There are several methods for automating data cleansing:
  • Apply data validation rules like regular expressions, range and consistency checks.
  • Utilize data profiling methods like statistical and frequency analysis, along with data quality evaluations.
  • Use data quality assessment tools, like specialized commercial software or open source libraries.

3. Continuously monitor data quality metrics

Beyond general data monitoring, it’s crucial to watch for any fluctuation in data quality metrics. Issues to check include data drift, anomalies and bias. Any of these factors can risk lowering the accuracy of an AI output.

First, IT leadership and staff should define the data quality metrics that the organization should monitor, such as accuracy, consistency, timeliness or validity. Then, they should profile the data to identify and resolve any inconsistencies. Finally, they should conduct consistent data audits and continuously check on their monitoring processes.

4. Practice data governance

Data governance — the process of managing the availability, usability and security of the campus’ data — aims to maintain high-quality data sets that are secure and readily available for IT staff. It also works to combat misuse and ensure compliance with privacy regulations like GDPR, CCPA and HIPAA. 

To establish and enforce data governance, IT teams must create rules and definitions for data quality standards within the district or campus. Then, through the processes already discussed, these teams can monitor data flow and usage to govern data expectations.

5. Secure your data

As with any online activity, maintaining the confidentiality, integrity and availability of all data is imperative to protect student and staff information from unauthorized access or theft. Plus, compromised data could result in biased or inaccurate results from AI systems.

To avoid breaches as well as the severe financial and legal repercussions that commonly stem from cyber attacks, IT staff should implement proper data security measures, such as: 
  • Access restrictions: Regulate who can view or interact with the institution’s information according to defined roles and privileges.
  • Encryption: Transform information into an unreadable format that can only be accessed by those with permission.
  • Firewalls: Block unauthorized individuals from entering the institution’s networks.
  • Frequent backups: Generate duplicate versions of data to guarantee restoration in the event of loss or corruption.
  • Training: Provide staff with knowledge about optimal data protection practices as a preventative measure.

6. Data standardization

Finally, IT staff should establish rules for collecting, managing and organizing data so that it can be shared securely and seamlessly between systems. This could be defining rules for formatting, naming conventions, representing data uniformly or using standardization codes.

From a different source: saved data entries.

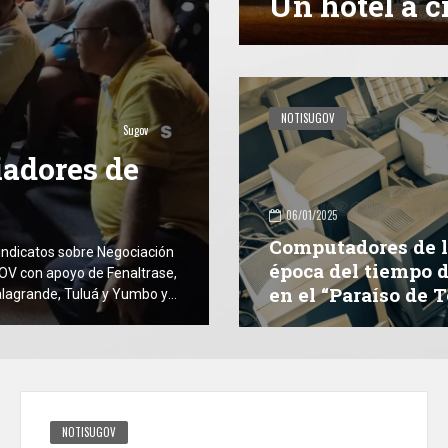
Un hotel a c
NOTISUGOV
Sugov
iadores de
06/01/2025
Computadores de 
indicatos sobre Negociación
época del tiempo 
GOV con apoyo de Fenaltrase,
en el “Paraíso de 
alagrande, Tuluá y Yumbo y
o formativo tuvo lugar en
NOTISUGOV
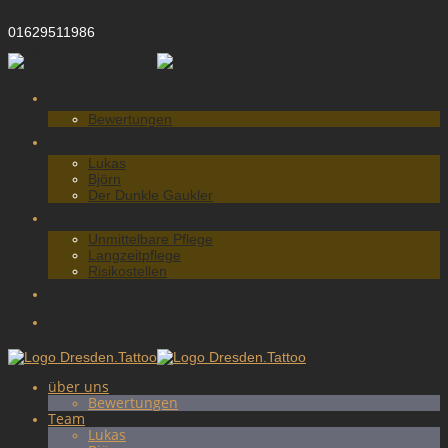
Skip
Bautzner Straße 60 - 01099 Dresden
to
01629511986
content
info@dresden.tattoo
Über Uns
Bewertungen
Team
Lukas
Björn
Der Dunkle Gaukler
Pflege
Unmittelbare Pflege
Langzeitpflege
Risikostellen
FAQ & Mehr
Unsere Arbeiten
über uns
Bewertungen
Team
Lukas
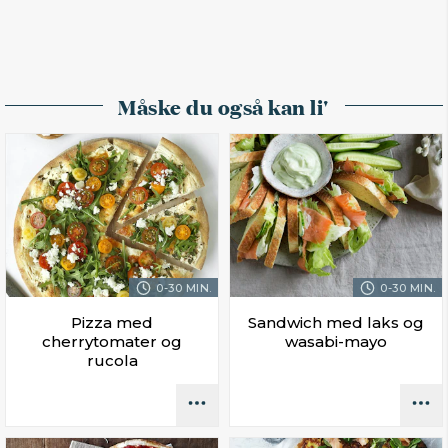
Måske du også kan li'
0-30 MIN.
0-30 MIN.
Pizza med
Sandwich med laks og
cherrytomater og
wasabi-mayo
rucola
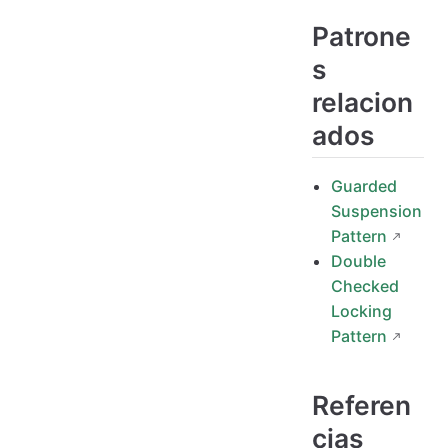
Patrone
s
relacion
ados
Guarded
Suspension
Pattern
Double
Checked
Locking
Pattern
Referen
cias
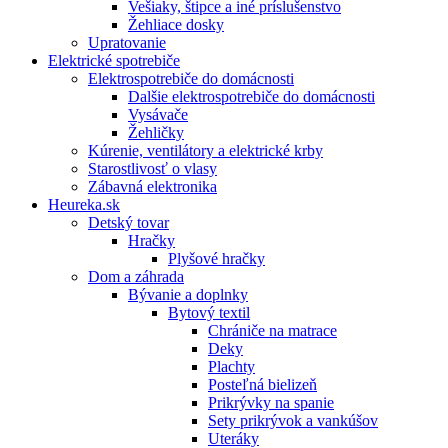
Vešiaky, štipce a iné príslušenstvo
Žehliace dosky
Upratovanie
Elektrické spotrebiče
Elektrospotrebiče do domácnosti
Dalšie elektrospotrebiče do domácnosti
Vysávače
Žehličky
Kúrenie, ventilátory a elektrické krby
Starostlivosť o vlasy
Zábavná elektronika
Heureka.sk
Detský tovar
Hračky
Plyšové hračky
Dom a záhrada
Bývanie a doplnky
Bytový textil
Chrániče na matrace
Deky
Plachty
Posteľná bielizeň
Prikrývky na spanie
Sety prikrývok a vankúšov
Uteráky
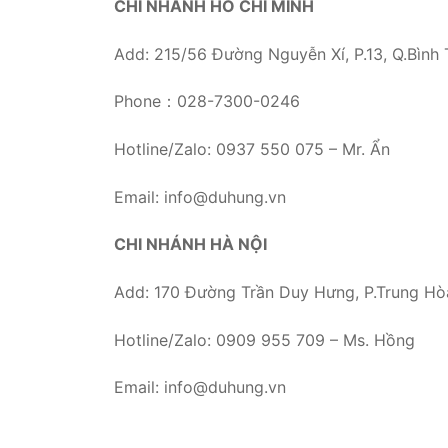
CHI NHÁNH HỒ CHÍ MINH
Add: 215/56 Đường Nguyễn Xí, P.13, Q.Bình
Phone：028-7300-0246
Hotline/Zalo: 0937 550 075 – Mr. Ẩn
Email:
info@duhung.vn
CHI NHÁNH HÀ NỘI
Add: 170 Đường Trần Duy Hưng, P.Trung Hòa
Hotline/Zalo: 0909 955 709 – Ms. Hồng
Email:
info@duhung.vn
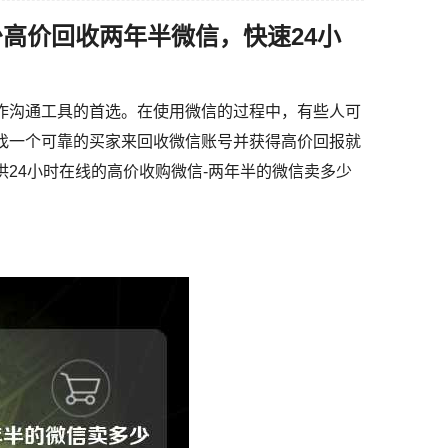
少高价回收两年半微信，快速24小
作沟通工具的首选。在使用微信的过程中，有些人可
找一个可靠的买家来回收微信账号并获得高价回报就
24小时在线的高价收购微信-两年半的微信卖多少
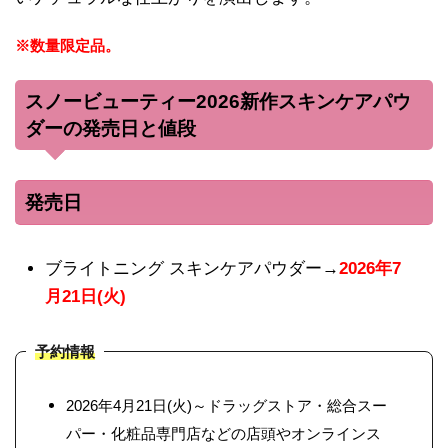
※数量限定品。
スノービューティー2026新作スキンケアパウ
ダーの発売日と値段
発売日
ブライトニング スキンケアパウダー→
2026年7
月21日(火)
予約情報
2026年4月21日(火)～ドラッグストア・総合スー
パー・化粧品専門店などの店頭やオンラインス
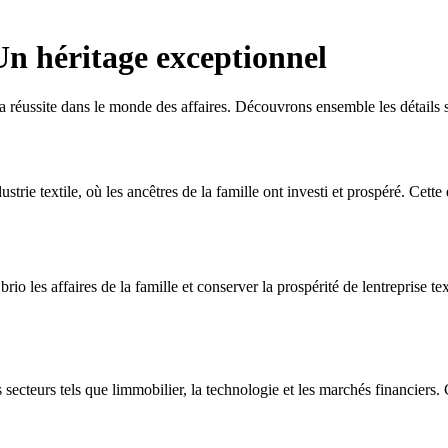
 Un héritage exceptionnel
a réussite dans le monde des affaires. Découvrons ensemble les détails 
strie textile, où les ancêtres de la famille ont investi et prospéré. Cette
 brio les affaires de la famille et conserver la prospérité de lentreprise 
nts secteurs tels que limmobilier, la technologie et les marchés financier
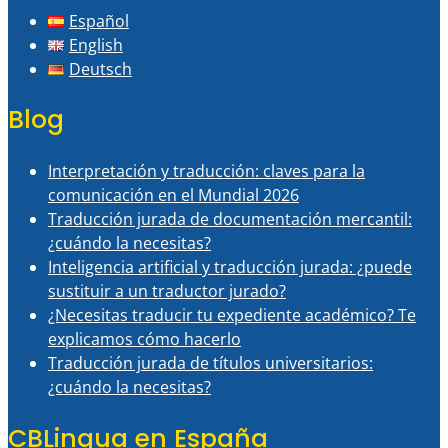
Español
English
Deutsch
Blog
Interpretación y traducción: claves para la
comunicación en el Mundial 2026
Traducción jurada de documentación mercantil:
¿cuándo la necesitas?
Inteligencia artificial y traducción jurada: ¿puede
sustituir a un traductor jurado?
¿Necesitas traducir tu expediente académico? Te
explicamos cómo hacerlo
Traducción jurada de títulos universitarios:
¿cuándo la necesitas?
CBLingua en España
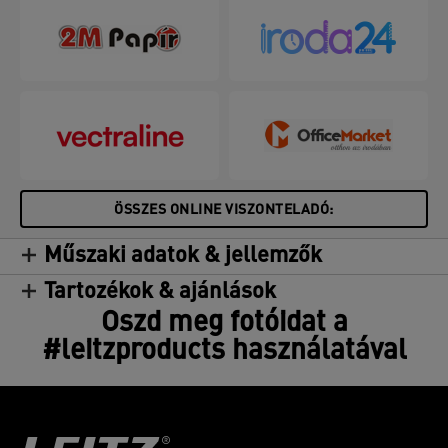
ÖSSZES ONLINE VISZONTELADÓ:
Műszaki adatok & jellemzők
Tartozékok & ajánlások
Oszd meg fotóidat a
#leitzproducts használatával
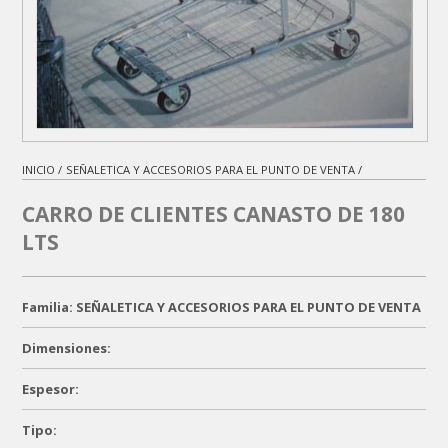
INICIO /
SEÑALETICA Y ACCESORIOS PARA EL PUNTO DE VENTA /
CARRO DE CLIENTES CANASTO DE 180
LTS
Familia: SEÑALETICA Y ACCESORIOS PARA EL PUNTO DE VENTA
Dimensiones:
Espesor:
Tipo:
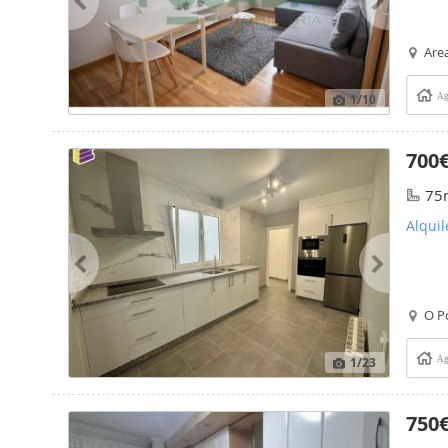
Area
1
/10
Ag
700
75
Alquil
O P
1
/23
Ag
750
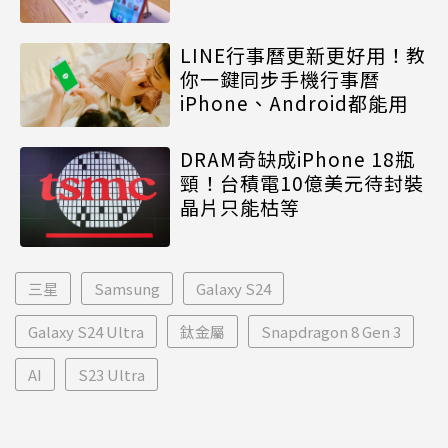
LINE行事曆更新更好用！教
你一鍵同步手機行事曆
iPhone、Android都能用
DRAM奇缺成iPhone 18瓶
頸！台積電10億美元待封裝
晶片只能枯等
三星
Samsung
Galaxy S24
Galaxy S24 Ultra
鈦金屬
Snapdragon 8 Gen 3
AI
S23 Ultra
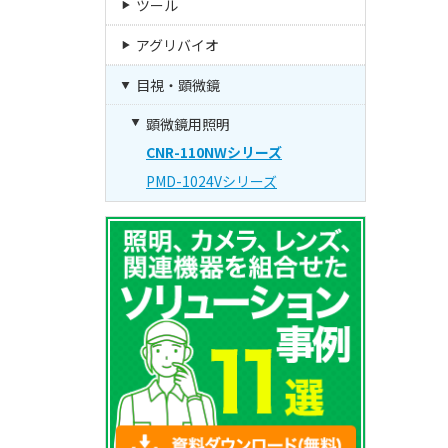
ツール
アグリバイオ
目視・顕微鏡
顕微鏡用照明
CNR-110NWシリーズ
PMD-1024Vシリーズ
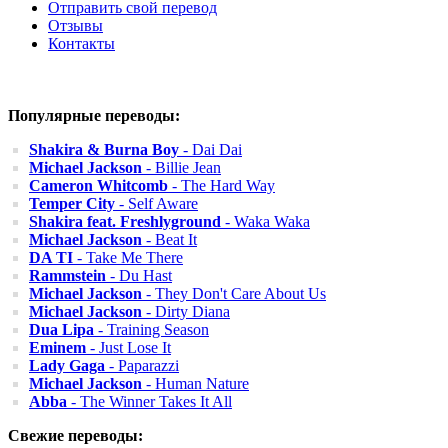
Отправить свой перевод
Отзывы
Контакты
Популярные переводы:
Shakira & Burna Boy
- Dai Dai
Michael Jackson
- Billie Jean
Cameron Whitcomb
- The Hard Way
Temper City
- Self Aware
Shakira feat. Freshlyground
- Waka Waka
Michael Jackson
- Beat It
DA TI
- Take Me There
Rammstein
- Du Hast
Michael Jackson
- They Don't Care About Us
Michael Jackson
- Dirty Diana
Dua Lipa
- Training Season
Eminem
- Just Lose It
Lady Gaga
- Paparazzi
Michael Jackson
- Human Nature
Abba
- The Winner Takes It All
Свежие переводы:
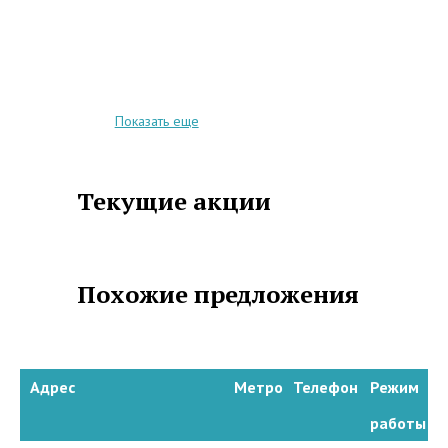
Показать еще
Текущие акции
Похожие предложения
Адрес
Метро
Телефон
Режим
работы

This can take many forms, such as:
  • Data cleansing: Defining and fixing data problems, missing values and other data inconsistencies.
  • Data normalization: Eliminating redundant data and organizing it into a structured format.
  • Data transformation: Converting all data into a uniform format, such as “Male” or “M” for gender.

GETTING AI READY


AI continues to evolve by the minute, so it’s never too soon for school IT leaders to begin planning their next upgrades. With these six key data strategies, your campus data can be accurate, accessible and AI-ready.

Duane Barnes is president of RapidScale, a managed cloud services company.